Holes in the grid

I wrote back on 10/21/09 and 12/16/09 about “smart grid” technology, where you and the power company can monitor your electricity usage on a minute-by-minute basis. Well, I prophesied that the electric company will take control of your meter and control your house. It turns out I was close: AP Exclusive: ‘Smart’ meters have security holes.

The article goes on to explain about well known and very old security exploits that hackers can exploit to run your bill up, down, or even turn your power off entirely.

 [Joshua] Wright said his firm found “egregious” errors, such as flaws in the meters and the technologies that utilities use to manage data from meters. “Even though these protocols were designed recently, they exhibit security failures we’ve known about for the past 10 years,” Wright said.

They are rolling out a couple million of these meters each year, and you could drive a semi- through the security holes, and I’m supposed to feel safe? I don’t think so.

There are few public studies on the meters’ resistance to attack, in part because the technology is new.
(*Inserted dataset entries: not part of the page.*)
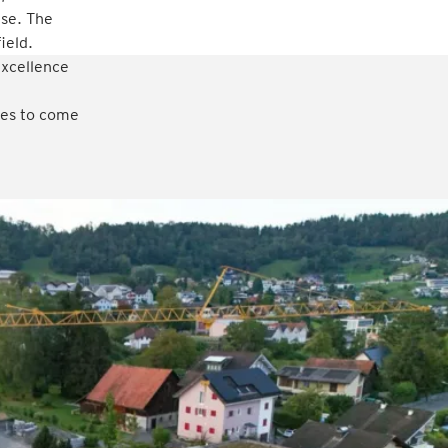
ise. The
ield.
excellence
ades to come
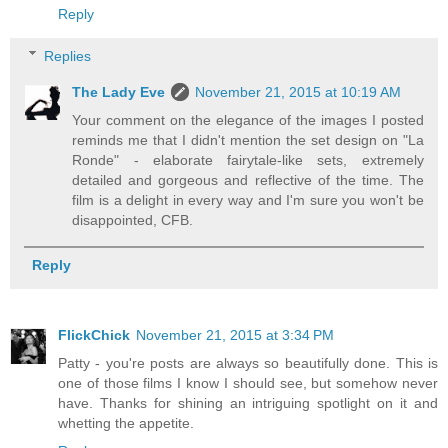
Reply
Replies
The Lady Eve
November 21, 2015 at 10:19 AM
Your comment on the elegance of the images I posted
reminds me that I didn't mention the set design on "La
Ronde" - elaborate fairytale-like sets, extremely
detailed and gorgeous and reflective of the time. The
film is a delight in every way and I'm sure you won't be
disappointed, CFB.
Reply
FlickChick
November 21, 2015 at 3:34 PM
Patty - you're posts are always so beautifully done. This is
one of those films I know I should see, but somehow never
have. Thanks for shining an intriguing spotlight on it and
whetting the appetite.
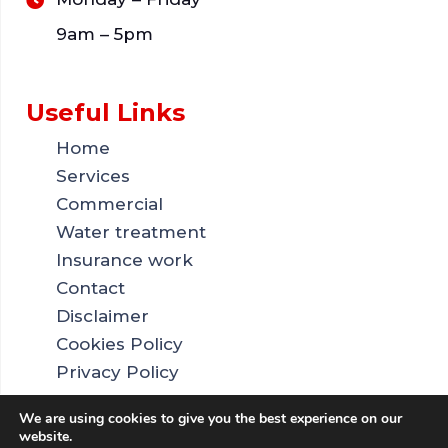
9am – 5pm
Useful Links
Home
Services
Commercial
Water treatment
Insurance work
Contact
Disclaimer
Cookies Policy
Privacy Policy
Sitemap
We are using cookies to give you the best experience on our
website.
Copyright © 2026 by SE Drainage. All rights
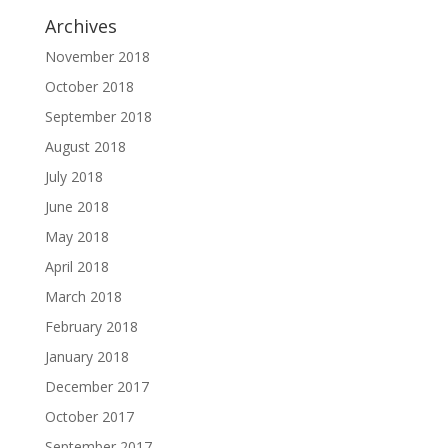
Archives
November 2018
October 2018
September 2018
August 2018
July 2018
June 2018
May 2018
April 2018
March 2018
February 2018
January 2018
December 2017
October 2017
September 2017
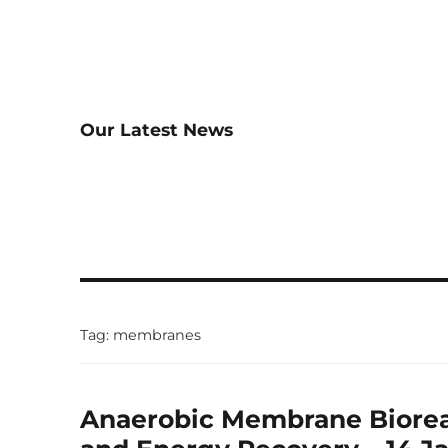
Our Latest News
Tag:
membranes
Anaerobic Membrane Biorea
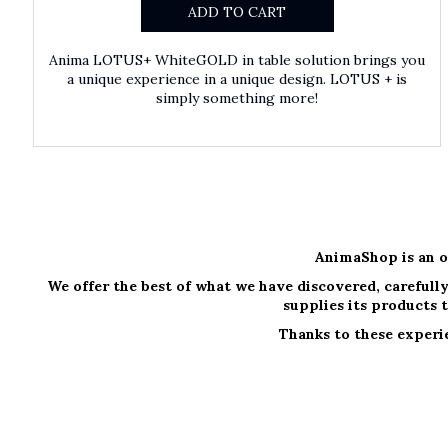
ADD TO CART
Anima LOTUS+ WhiteGOLD in table solution brings you
a unique experience in a unique design. LOTUS + is
simply something more!
AnimaShop is an o
We offer the best of what we have discovered, carefully
supplies its products t
Thanks to these experie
However, last summer, Mike Davis, a researcher from IOActive Inc., showed how a computer worm could hop between meters in a power grid with smart meters, giving criminals control over those meters.

 A worm is a self-replicating program that does not require human intervention (No one needs to download or run the infected file) and will continue to spread until activated.

 This is certainly not giving me the warm and fuzzies. I keep my systems updated with the latest firewalls, Anti-viral programs and I stay away from websites where there is nothing there but worms and virus downloaders.

 But when it comes down to it, what can you do? It’s not like I have the money to spend on a generator and gas to run it if I tell MLGW to go and take their smart meter somewhere else.

 And hackers are like suicide bombers. They are determined to make to their targets and there is very little you can do to stop them from getting to that target. Once they get there, they cause maximum damage. Imagine a country filled with “smart” meters, and you get control of them. You could shut the entire grid down.

 Like the man said, “Just because you can do something, does not mean that you should do it.”